Labor Order - state award of the Republic of Azerbaijan. The Order was ratified by legislation of the republic of Azerbaijan by the Decree  № 428-VQD on November 22, 2016.

Status 
The Order of Labor of the Republic of Azerbaijan awards the citizens of the Republic of Azerbaijan, foreigners and stateless persons for their labor achievements aimed at the development and welfare of the Republic of Azerbaijan in any field of activity.

These citizens are awarded this Order for long-term productive work in industry, agriculture, construction, transport, trade, crafts, services and other areas, with outstanding achievements in science, education, health, culture, physical education, sports and other fields.
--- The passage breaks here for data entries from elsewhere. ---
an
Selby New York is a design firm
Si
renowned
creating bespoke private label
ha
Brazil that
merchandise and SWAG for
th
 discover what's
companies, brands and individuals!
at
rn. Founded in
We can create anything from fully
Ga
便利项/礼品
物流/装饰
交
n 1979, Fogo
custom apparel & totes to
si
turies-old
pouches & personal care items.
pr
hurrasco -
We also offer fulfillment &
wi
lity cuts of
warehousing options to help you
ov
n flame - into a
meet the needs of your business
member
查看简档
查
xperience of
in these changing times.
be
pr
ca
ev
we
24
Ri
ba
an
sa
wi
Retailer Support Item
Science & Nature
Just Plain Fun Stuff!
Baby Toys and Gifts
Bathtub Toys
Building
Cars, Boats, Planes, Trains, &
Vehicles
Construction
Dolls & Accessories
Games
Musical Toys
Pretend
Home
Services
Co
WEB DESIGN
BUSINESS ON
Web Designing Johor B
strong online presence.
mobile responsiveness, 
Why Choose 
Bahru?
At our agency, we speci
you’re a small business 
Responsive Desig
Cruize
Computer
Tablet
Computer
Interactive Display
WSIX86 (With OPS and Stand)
This award is also awarded for productivity in production and improvement of product quality, high-quality production, continuous, efficient use of new techniques, technology, inventions and rationalization proposals.
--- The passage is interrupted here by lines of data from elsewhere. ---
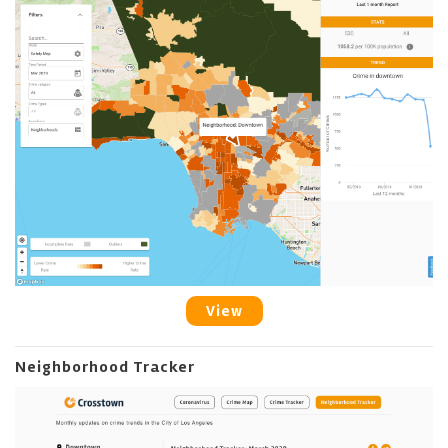
View
Neighborhood Tracker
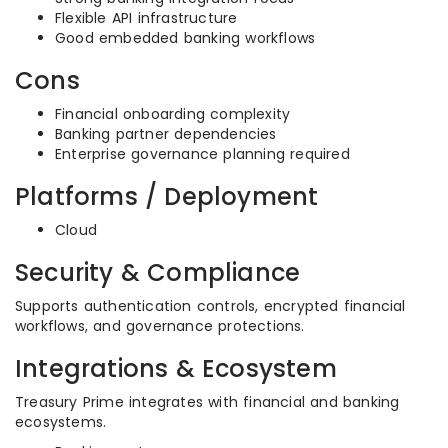
Flexible API infrastructure
Good embedded banking workflows
Cons
Financial onboarding complexity
Banking partner dependencies
Enterprise governance planning required
Platforms / Deployment
Cloud
Security & Compliance
Supports authentication controls, encrypted financial
workflows, and governance protections.
Integrations & Ecosystem
Treasury Prime integrates with financial and banking
ecosystems.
There are three degrees of the Order of Labor of the Republic of Azerbaijan. The Order of Labor of the Republic of Azerbaijan is the highest rank. Ranks of the Order of Labor of the Republic of Azerbaijan are consecutively awarded.

Awarded by 
The “Labor” Order of the Republic of Azerbaijan is awarded by the relevant executive authority. .

Description of the Labor Order 
The Order of Labor of the Republic of Azerbaijan is placed on the left side of the breast after the Order "For service to the motherland", if there are other orders and medals of the Republic of Azerbaijan. The Labor Order consists of a full crescent with eight octagonal stars inside (each with a symbol of fire). The first degree of the order is made of gold, the second degree is silver, the third degree is bronze.

The outer diameter of the crescent is 38 mm and the inner diameter is 30 mm. In the center of the lower part of the crescent there is a word "ƏMƏK"  along the circle.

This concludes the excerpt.